- Flag of the International Brigades
- Active: 1936–1939
- Country: Mostly Italian
- Allegiance: Spanish Republic
- Branch: International Brigades
- Type: Mixed Brigade
- Role: Infantry
- Part of: 14th Division (1937) 11th Division (1937) 35th Division (1937) 45th Division (1937–1939)
- Garrison/HQ: Albacete, Barcelona
- Nickname: Brigada Garibaldi
- Engagements: Spanish Civil War

Commanders
- Notable commanders: Máté Zalka Randolfo Pacciardi

= XII International Brigade =

The XII International Brigade was mustered on 7 November 1936 at Albacete, Spain.
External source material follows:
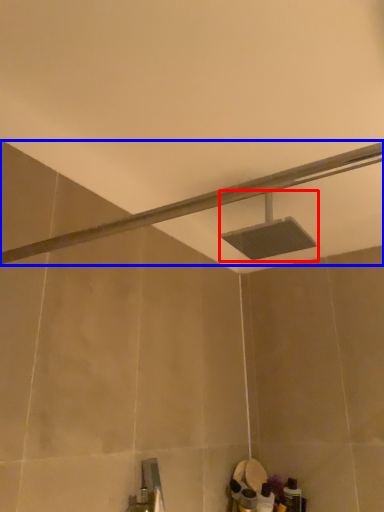 Question: Which of the following is the farthest to the observer, shower (highlighted by a red box) or shower (highlighted by a blue box)?

Choices:
 (A) shower
 (B) shower

Answer: (A) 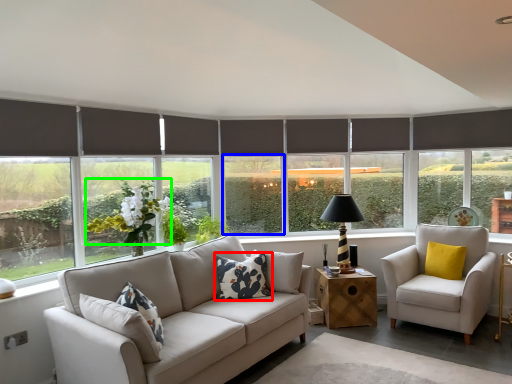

It was formerly named the Garibaldi Brigade, after the most famous and inspiring leader in the Italian Independence Wars, General Giuseppe Garibaldi.

==Structure==
Its first commanding officer was a Soviet advisor of Hungarian origin, Gen. "Pavol Lukács" (Máté Zalka), who went on to command the 45th Division of the Spanish Republican Army (he was killed during the Huesca Offensive), and its first political commisar was Gustav Regler.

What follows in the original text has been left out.